Photo Steve Meyer for The New York Times
“Most of the media is fake.”
  • Annalisa Merelli
By Annalisa Merelli

Senior reporter based in New York City

Published Last updated This article is more than 2 years old.

Jon Stewart is a seasoned satirical news expert. Last night (Nov. 30) in New York City, the former Daily Show host took aim at the real media, commenting on its failures in the latest election cycle and its loss of trust among Americans. “What the media has become is an information-laundering system,” Stewart said, citing the thin, porous line between news published by mainstream media and fake news.

Stewart was speaking at a “Times Talk,” organized by The New York Times, for Chris Smith’s book, The Daily Show (The Book): An Oral History as Told by Jon Stewart. It’s been 16 months since he left the popular late night comedy show, after 16 years as host.
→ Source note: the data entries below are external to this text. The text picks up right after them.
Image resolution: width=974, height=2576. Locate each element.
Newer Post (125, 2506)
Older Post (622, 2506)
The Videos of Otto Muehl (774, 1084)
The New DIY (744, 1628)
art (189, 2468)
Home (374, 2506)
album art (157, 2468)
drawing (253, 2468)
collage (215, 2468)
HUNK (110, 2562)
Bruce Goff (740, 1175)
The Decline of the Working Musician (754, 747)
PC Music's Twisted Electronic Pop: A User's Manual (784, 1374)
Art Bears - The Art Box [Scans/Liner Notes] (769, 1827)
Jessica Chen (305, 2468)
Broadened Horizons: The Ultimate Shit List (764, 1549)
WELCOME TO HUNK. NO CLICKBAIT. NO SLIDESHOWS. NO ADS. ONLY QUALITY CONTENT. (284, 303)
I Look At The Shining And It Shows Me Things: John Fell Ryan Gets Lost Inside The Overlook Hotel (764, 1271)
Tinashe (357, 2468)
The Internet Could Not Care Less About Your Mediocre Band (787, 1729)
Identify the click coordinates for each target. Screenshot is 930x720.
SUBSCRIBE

Stewart described the “information laundering” as the progressive surfacing of news—fake, or otherwise—from unverified sources into the mainstream. Because second-hand reporting is so common, he said, and is often done without serious vetting of sources, even relatively reputable news organizations will report on something that a blog or platform of unknown credibility has written. While these sites may provide attribution originally, another publication may omit the original source of the news in their reporting of the report. “That piece of information [on where the news came from] has now been laundered,” Stewart explained—and the original news, whether or not its source was credible, has now gained more credibility, especially if it was picked up by outlets known for their high standards. This process was recently highlighted and dissected by The New York Times in a case study of how a falsity in a single tweet became viral news in a day.
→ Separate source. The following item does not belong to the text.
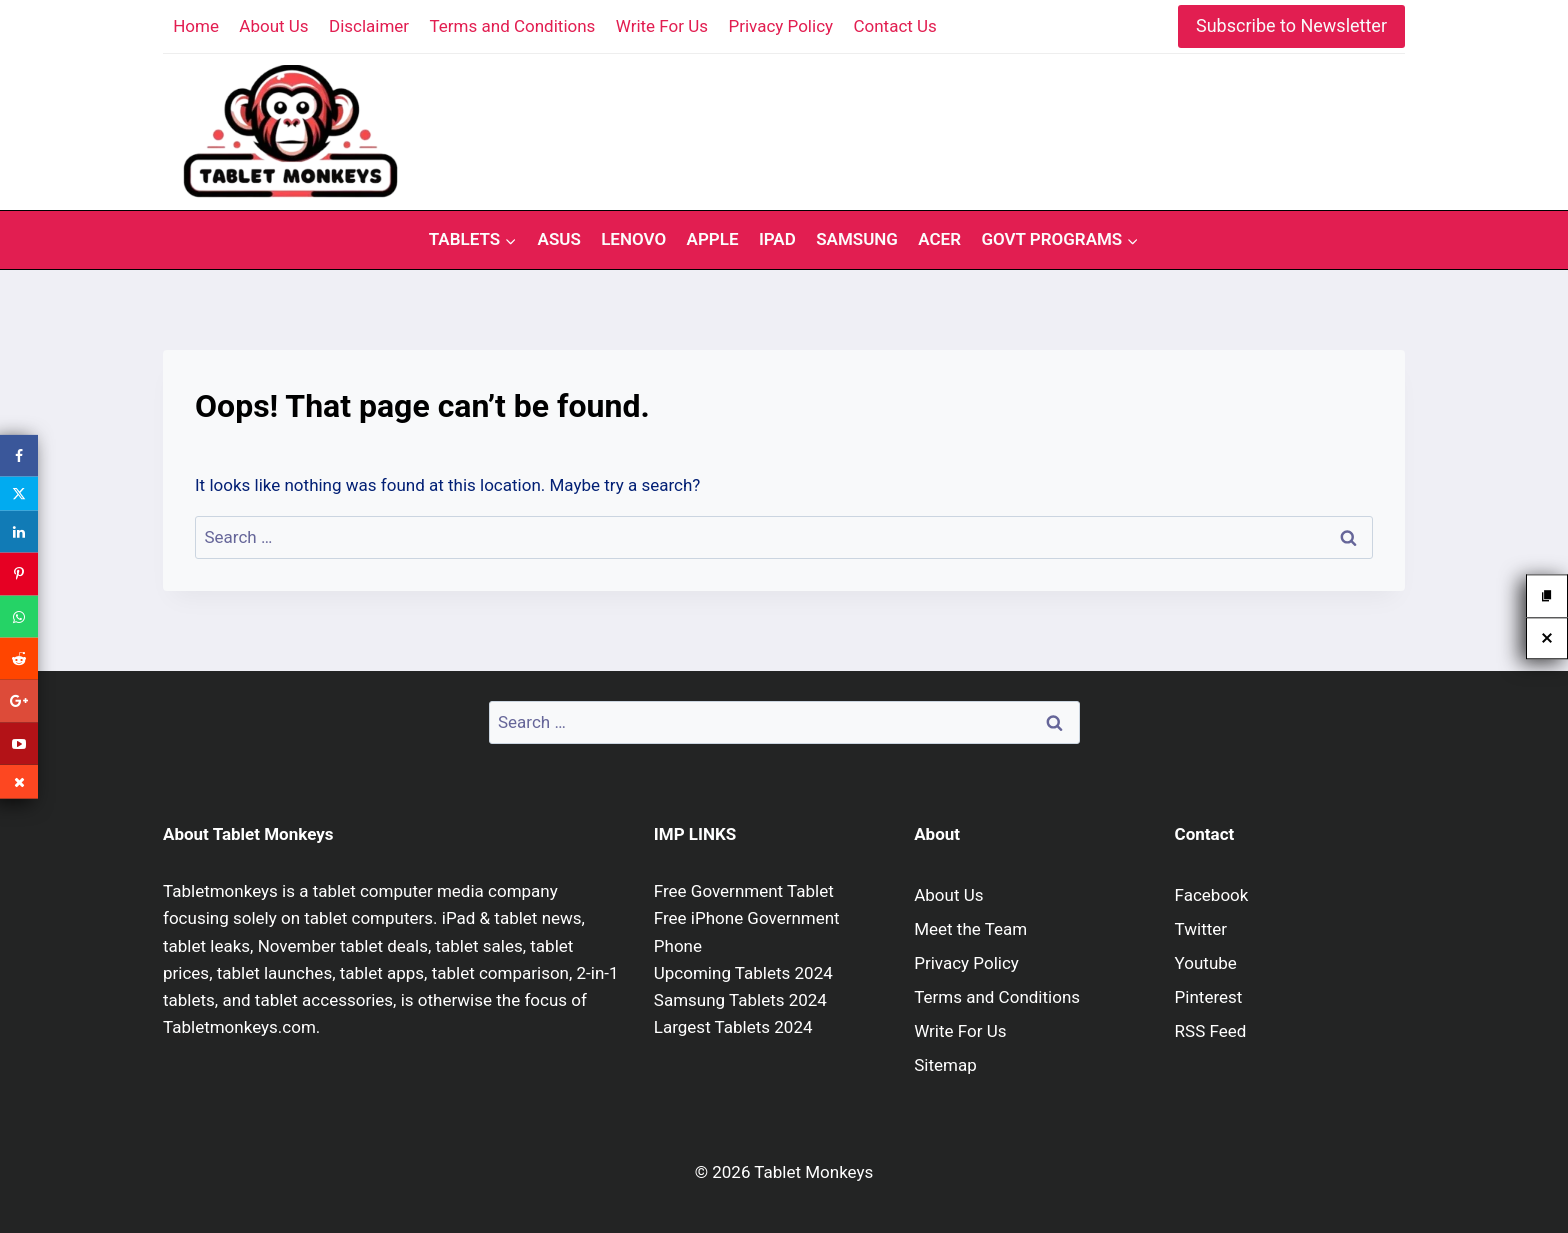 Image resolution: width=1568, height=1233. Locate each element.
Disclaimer (369, 26)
“Much of the media is fake,” Stewart said, referring not only to purposefully fabricated fake news, but hyperbolic headlines and second-hand reporting from questionable sources. This has contributed to a media landscape that is no longer trustworthy, and given space to alternative news sources that are even less safe to trust, Stewart argued.
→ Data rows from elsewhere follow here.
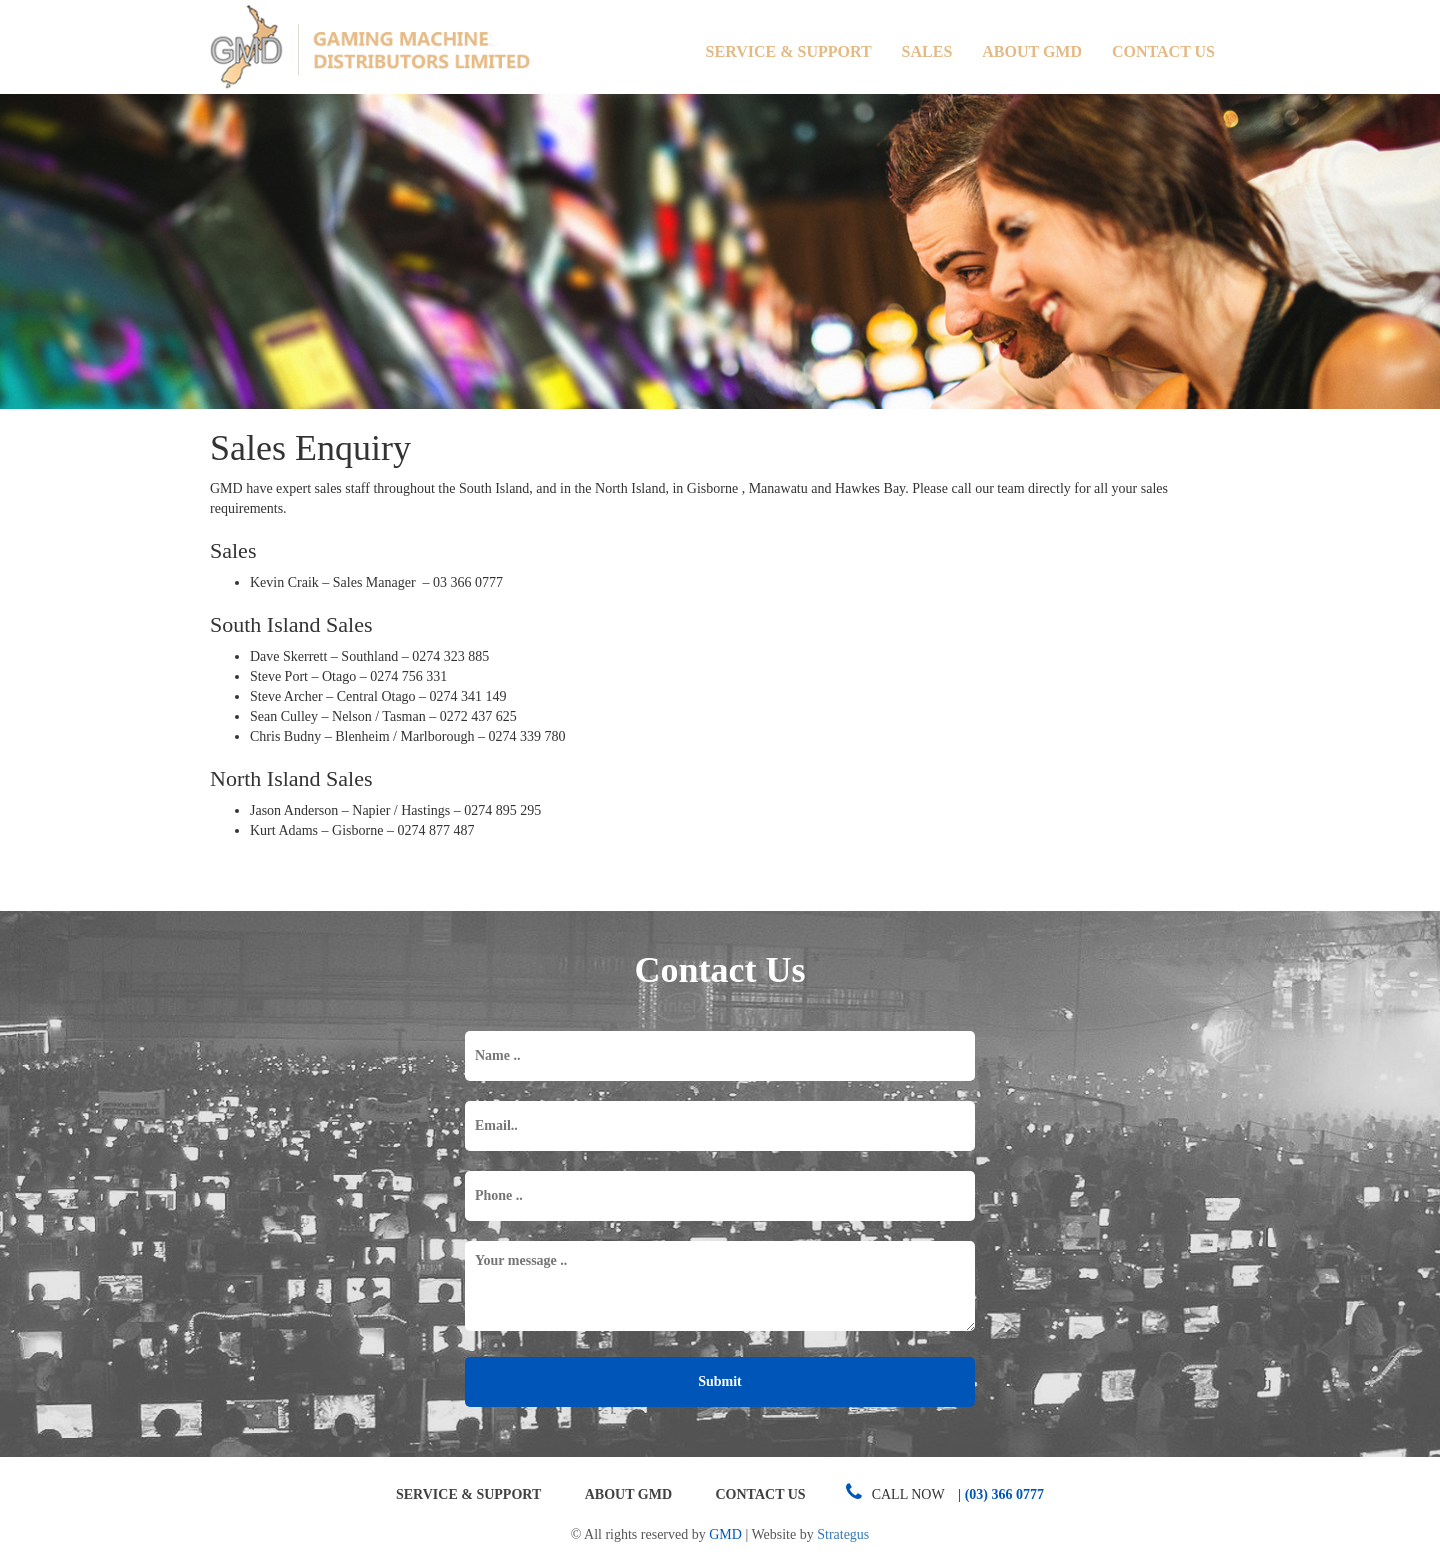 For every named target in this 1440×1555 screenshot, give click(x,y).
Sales (927, 51)
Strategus (843, 1534)
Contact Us (1163, 51)
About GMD (1032, 51)
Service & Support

Stewart also criticized the media, particularly TV news, for being too reactive and for covering incremental news updates obsessively, by allowing things like a tweet by Donald Trump to dominate the news cycle. This lack of a broad view diminishes the media’s editorial authority, with one glaring exception, according to Stewart: Fox News. While other outlets build their coverage on reaction to daily events, Fox News has geared their coverage towards a specific editorial goal of promoting a conservative agenda. “CNN is the weather man,” Stewart said, “Fox—they are climate scientists.”

Stewart rejected the idea that better news coverage would have changed the outcome of the election. “The idea that if [the media] had done a better job this country would have made another choice is fake,” he said. He cited Brexit as an example of an unfortunate outcome that occurred despite its lead-up being appropriately covered by outlets like the BBC, which offered a much more balanced view than CNN, for example. “Trump didn’t happen because CNN sucks—CNN just sucks,” he said.

Satire and comedy also couldn’t have stood in the way of Trump winning, Stewart said. If this election has taught us anything, he said, its that “controlling the culture does not equate to holding the power.”